Thursday, August 9, 2012

Us Against Them

    Goodbye to my Juan, goodbye Rosalita,
    Adios mis amigos, Jesus y Maria;
    You won't have your names when you ride the big airplane, 
    All they will call you will be, "deportee"
                                           From "Deportee (Plane Wreck at Los Gatos)"
                                           By Woody Guthrie and Martin Hoffman

    During World War II, Congress authorized a program to bring Mexican farm workers into the United States to fill labor shortages caused by the war. Private contractors were to provide transportation to and from the Mexican border. If contractors defaulted, the U.S. Immigration Service filled in.

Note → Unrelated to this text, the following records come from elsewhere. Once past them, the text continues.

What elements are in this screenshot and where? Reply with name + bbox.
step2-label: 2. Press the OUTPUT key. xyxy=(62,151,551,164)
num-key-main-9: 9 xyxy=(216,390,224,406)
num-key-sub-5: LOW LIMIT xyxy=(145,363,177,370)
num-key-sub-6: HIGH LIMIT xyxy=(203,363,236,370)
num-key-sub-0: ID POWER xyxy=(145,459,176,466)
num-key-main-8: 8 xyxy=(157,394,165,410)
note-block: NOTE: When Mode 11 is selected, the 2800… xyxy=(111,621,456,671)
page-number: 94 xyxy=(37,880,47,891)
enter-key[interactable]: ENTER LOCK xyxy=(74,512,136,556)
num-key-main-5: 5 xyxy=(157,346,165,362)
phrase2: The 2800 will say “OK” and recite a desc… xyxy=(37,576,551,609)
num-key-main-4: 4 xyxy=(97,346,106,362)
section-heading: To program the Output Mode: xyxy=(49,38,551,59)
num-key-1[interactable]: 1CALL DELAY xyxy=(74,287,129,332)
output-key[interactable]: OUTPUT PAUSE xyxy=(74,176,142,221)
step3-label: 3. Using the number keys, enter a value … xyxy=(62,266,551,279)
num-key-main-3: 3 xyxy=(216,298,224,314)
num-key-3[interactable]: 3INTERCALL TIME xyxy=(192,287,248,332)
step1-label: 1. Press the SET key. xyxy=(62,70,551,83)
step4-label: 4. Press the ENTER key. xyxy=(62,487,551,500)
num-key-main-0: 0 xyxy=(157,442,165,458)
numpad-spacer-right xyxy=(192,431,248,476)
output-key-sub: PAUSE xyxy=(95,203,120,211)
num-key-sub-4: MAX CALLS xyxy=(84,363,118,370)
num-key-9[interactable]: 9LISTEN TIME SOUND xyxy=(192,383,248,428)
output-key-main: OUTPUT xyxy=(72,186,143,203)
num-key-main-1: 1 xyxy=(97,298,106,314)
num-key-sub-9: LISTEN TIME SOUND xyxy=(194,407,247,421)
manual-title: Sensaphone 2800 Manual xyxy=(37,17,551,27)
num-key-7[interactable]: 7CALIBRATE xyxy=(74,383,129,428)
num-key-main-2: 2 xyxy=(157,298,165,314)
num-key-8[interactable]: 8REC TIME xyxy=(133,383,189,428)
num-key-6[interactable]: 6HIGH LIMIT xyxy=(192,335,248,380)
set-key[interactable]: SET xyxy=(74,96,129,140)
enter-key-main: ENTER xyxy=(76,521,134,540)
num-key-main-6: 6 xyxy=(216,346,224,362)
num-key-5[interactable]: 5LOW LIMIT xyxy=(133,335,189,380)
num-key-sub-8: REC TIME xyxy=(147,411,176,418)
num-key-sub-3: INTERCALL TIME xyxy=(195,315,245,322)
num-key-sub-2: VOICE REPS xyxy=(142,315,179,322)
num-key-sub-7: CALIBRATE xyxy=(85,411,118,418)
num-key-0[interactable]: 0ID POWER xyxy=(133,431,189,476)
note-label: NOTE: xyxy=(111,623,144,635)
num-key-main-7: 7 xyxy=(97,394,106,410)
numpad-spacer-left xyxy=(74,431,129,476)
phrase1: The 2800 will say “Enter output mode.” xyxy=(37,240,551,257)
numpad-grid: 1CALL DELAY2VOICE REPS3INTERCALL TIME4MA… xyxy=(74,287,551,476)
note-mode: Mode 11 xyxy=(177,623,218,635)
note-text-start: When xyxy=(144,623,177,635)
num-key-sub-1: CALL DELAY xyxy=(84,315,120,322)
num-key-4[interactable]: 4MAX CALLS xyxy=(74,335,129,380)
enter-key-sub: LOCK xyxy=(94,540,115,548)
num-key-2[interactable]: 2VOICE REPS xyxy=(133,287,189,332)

    In 1948, a plane carrying Mexican laborers crashed in Los Gatos Canyon, California. All aboard were killed. Newspaper and radio accounts of the crash named the flight crew but not the 28 Mexican passengers. They were called only  "deportees."   They were buried in a mass grave.  Only 12 were ever identified.

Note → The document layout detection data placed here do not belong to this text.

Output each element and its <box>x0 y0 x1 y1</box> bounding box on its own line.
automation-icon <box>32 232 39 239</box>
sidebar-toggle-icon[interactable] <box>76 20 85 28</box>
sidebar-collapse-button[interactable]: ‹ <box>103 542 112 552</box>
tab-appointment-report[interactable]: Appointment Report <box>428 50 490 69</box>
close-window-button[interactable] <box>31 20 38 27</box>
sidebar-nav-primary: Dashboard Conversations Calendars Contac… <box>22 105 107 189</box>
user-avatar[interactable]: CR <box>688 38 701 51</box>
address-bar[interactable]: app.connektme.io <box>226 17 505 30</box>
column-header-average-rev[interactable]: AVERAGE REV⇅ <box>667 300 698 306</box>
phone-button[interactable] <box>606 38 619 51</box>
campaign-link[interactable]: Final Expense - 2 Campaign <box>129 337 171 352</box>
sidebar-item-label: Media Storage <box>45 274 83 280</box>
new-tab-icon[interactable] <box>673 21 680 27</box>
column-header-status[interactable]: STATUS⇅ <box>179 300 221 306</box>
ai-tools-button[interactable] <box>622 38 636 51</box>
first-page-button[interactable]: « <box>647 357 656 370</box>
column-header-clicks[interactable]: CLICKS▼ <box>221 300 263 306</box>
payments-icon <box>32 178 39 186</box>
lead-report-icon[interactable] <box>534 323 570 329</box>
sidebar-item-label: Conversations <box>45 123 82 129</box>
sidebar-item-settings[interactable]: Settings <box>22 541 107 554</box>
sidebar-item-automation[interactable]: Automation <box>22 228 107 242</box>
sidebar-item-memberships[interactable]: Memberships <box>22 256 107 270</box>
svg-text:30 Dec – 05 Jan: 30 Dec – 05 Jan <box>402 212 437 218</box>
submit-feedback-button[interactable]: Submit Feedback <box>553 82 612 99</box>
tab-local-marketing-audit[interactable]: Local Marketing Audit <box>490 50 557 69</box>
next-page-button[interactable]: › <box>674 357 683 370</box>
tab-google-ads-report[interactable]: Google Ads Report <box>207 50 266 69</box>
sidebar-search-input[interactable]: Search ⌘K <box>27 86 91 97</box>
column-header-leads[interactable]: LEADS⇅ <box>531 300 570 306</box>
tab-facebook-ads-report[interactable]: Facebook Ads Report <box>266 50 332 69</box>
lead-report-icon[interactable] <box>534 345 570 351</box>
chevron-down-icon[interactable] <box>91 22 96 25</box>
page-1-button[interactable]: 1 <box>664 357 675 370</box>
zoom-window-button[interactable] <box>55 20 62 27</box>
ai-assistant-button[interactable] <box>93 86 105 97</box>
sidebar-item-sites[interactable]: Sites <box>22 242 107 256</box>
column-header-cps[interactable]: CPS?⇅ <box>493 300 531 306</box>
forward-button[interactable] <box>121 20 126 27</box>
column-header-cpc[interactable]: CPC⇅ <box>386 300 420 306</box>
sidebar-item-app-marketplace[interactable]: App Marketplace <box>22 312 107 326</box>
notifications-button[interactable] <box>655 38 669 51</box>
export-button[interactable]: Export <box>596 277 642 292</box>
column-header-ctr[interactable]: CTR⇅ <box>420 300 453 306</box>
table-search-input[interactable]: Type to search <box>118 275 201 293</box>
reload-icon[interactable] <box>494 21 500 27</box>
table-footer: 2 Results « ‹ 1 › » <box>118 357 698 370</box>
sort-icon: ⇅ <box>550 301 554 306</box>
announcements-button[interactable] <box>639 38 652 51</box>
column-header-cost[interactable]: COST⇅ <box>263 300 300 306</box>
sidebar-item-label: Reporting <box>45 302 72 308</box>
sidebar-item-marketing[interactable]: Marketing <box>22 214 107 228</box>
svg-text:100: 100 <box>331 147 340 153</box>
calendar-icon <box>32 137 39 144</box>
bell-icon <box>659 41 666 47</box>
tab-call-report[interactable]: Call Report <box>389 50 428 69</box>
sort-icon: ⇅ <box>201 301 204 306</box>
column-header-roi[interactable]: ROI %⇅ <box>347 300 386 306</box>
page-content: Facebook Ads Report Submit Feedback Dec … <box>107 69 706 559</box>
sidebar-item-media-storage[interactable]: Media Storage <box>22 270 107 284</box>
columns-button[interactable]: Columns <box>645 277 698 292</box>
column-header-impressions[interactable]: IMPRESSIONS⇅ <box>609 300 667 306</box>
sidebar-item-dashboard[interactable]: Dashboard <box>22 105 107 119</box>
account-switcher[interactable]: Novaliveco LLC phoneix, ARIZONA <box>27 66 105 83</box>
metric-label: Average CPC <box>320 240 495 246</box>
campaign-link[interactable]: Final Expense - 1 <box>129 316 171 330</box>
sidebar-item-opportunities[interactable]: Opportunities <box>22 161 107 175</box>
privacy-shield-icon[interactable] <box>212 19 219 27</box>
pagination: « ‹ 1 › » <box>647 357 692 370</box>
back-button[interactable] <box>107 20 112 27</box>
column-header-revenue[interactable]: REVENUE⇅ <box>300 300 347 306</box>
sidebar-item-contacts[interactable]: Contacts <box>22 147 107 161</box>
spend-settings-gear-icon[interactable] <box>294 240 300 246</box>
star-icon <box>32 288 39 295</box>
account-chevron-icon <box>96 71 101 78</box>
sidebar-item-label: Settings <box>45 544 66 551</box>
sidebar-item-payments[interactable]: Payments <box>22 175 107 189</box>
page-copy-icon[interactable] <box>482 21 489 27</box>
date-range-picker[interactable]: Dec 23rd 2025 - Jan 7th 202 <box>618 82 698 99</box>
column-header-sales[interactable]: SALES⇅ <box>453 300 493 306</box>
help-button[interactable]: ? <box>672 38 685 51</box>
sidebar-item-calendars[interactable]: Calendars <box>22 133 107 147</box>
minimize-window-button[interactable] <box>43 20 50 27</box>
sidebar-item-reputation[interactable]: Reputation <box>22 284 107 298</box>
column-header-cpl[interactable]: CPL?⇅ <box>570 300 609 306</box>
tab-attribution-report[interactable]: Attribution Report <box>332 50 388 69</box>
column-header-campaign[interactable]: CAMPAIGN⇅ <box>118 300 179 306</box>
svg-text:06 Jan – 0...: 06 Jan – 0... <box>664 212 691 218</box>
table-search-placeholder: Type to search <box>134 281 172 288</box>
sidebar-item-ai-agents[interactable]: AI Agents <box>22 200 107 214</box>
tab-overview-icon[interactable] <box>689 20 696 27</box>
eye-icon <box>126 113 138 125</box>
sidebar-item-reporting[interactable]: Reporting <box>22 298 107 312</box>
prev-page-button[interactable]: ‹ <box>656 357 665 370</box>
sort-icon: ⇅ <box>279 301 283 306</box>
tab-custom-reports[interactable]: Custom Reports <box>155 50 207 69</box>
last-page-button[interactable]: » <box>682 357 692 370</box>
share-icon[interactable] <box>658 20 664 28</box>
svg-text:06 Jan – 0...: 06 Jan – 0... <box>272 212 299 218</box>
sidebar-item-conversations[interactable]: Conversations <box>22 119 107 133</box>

    Folk singer Woody Guthrie wrote a poem containing the words above.  Later a schoolteacher named Martin Hoffman set it to music. The song became a staple of the American folk music  movement in the 1960s.
    Guthrie was assailing the cultural bias manifest in the episode: The dead passengers were only hired help.  And they were not even from our country.  They were not like "us." In death as in life, they mattered less.
    Biases are part of being human. Everyone harbors them.  We carry around in our heads a kind of personal caste system.  We label people:  This one is diligent; that one is lazy; the other is greedy. Some lifestyles are wholesome; of others we disapprove.   Some vocations are lofty, some menial. On the ladder in our minds, not everyone stands on the same rung.
    Our varying views have a common denominator:  Some people and their attitudes are essentially like me and mine.  But others are essentially different. Those differences mark the border of unfamiliar territory. There, my norms may not be observed;  my interests may not be wholly valued. People who are different put me on alert.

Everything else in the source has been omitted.